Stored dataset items
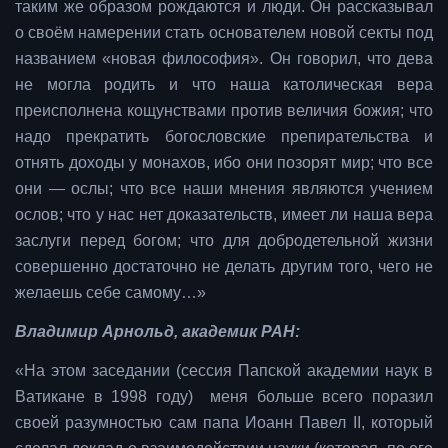
таким же образом рождаются и люди. Он рассказывал
о своём намерении стать основателем новой секты под
названием «новая философия». Он говорил, что дева
не могла родить и что наша католическая вера
преисполнена кощунствами против величия божия; что
надо прекратить богословские препирательства и
отнять доходы у монахов, ибо они позорят мир; что все
они — ослы; что все наши мнения являются учением
ослов; что у нас нет доказательств, имеет ли наша вера
заслуги перед богом; что для добродетельной жизни
совершенно достаточно не делать другим того, чего не
желаешь себе самому…»
Владимир Арнольд, академик РАН:
«На этом заседании (сессия Папской академии наук в
Ватикане в 1998 году) меня больше всего поразил
своей разумностью сам папа Иоанн Павел II, который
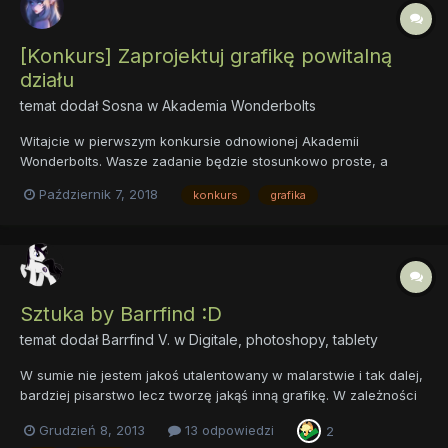
[Konkurs] Zaprojektuj grafikę powitalną
działu
temat dodał
Sosna
w
Akademia Wonderbolts
Witajcie w pierwszym konkursie odnowionej Akademii
Wonderbolts. Wasze zadanie będzie stosunkowo proste, a
mianowicie będzie to zaprojektowanie grafiki powitalnej działu.
Październik 7, 2018
konkurs
grafika
Zwycięzca oprócz tego, że dostąpi zaszczytu oglądania swojej
pracy w nagłówku działu otrzyma jeszcze forumowego
awarda....
Sztuka by Barrfind :D
temat dodał
Barrfind V.
w
Digitale, photoshopy, tablety
W sumie nie jestem jakoś utalentowany w malarstwie i tak dalej,
bardziej pisarstwo lecz tworzę jakąś inną grafikę. W zależności
co mi się zachce i co jest potrzebne. Tworze tapety, dam kilka z
Grudzień 8, 2013
13 odpowiedzi
2
nich. Te z serii My Little Diablo mi się podobają najbardziej więc:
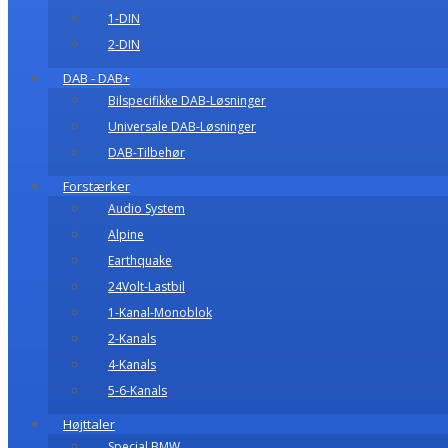
1-DIN
2-DIN
DAB - DAB+
Bilspecifikke DAB-Løsninger
Universale DAB-Løsninger
DAB-Tilbehør
Forstærker
Audio System
Alpine
Earthquake
24Volt-Lastbil
1-Kanal-Monoblok
2-Kanals
4-Kanals
5-6-Kanals
Højttaler
Special BMW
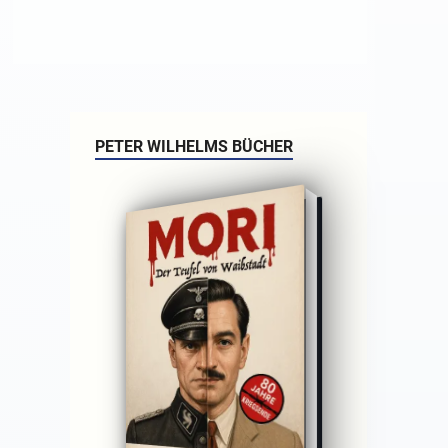
PETER WILHELMS BÜCHER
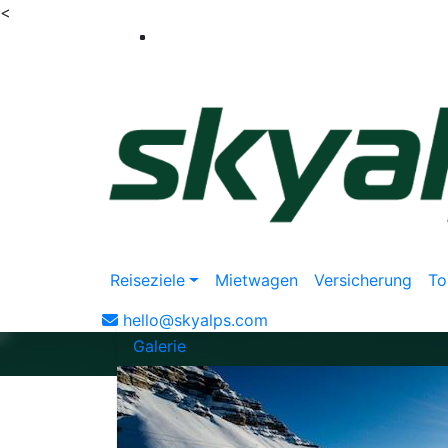
<
Reiseziele
Mietwagen
Versicherung
To
hello@skyalps.com
Galerie
-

## REQUIRED WORK
Only the lines above from the one containing "своей разумностью сам" through the one containing "Special BMW" should be returned, verbatim and inclusive, with pictures excluded.

## TASK RESULT
своей разумностью сам папа Иоанн Павел II, который
[Konkurs] Zaprojektuj grafikę powitalną
działu
temat dodał
Sosna
w
Akademia Wonderbolts
Witajcie w pierwszym konkursie odnowionej Akademii
Wonderbolts. Wasze zadanie będzie stosunkowo proste, a
mianowicie będzie to zaprojektowanie grafiki powitalnej działu.
Październik 7, 2018
konkurs
grafika
Zwycięzca oprócz tego, że dostąpi zaszczytu oglądania swojej
pracy w nagłówku działu otrzyma jeszcze forumowego
awarda....
Sztuka by Barrfind :D
temat dodał
Barrfind V.
w
Digitale, photoshopy, tablety
W sumie nie jestem jakoś utalentowany w malarstwie i tak dalej,
bardziej pisarstwo lecz tworzę jakąś inną grafikę. W zależności
co mi się zachce i co jest potrzebne. Tworze tapety, dam kilka z
Grudzień 8, 2013
13 odpowiedzi
2
nich. Te z serii My Little Diablo mi się podobają najbardziej więc:
1-DIN
2-DIN
DAB - DAB+
Bilspecifikke DAB-Løsninger
Universale DAB-Løsninger
DAB-Tilbehør
Forstærker
Audio System
Alpine
Earthquake
24Volt-Lastbil
1-Kanal-Monoblok
2-Kanals
4-Kanals
5-6-Kanals
Højttaler
Special BMW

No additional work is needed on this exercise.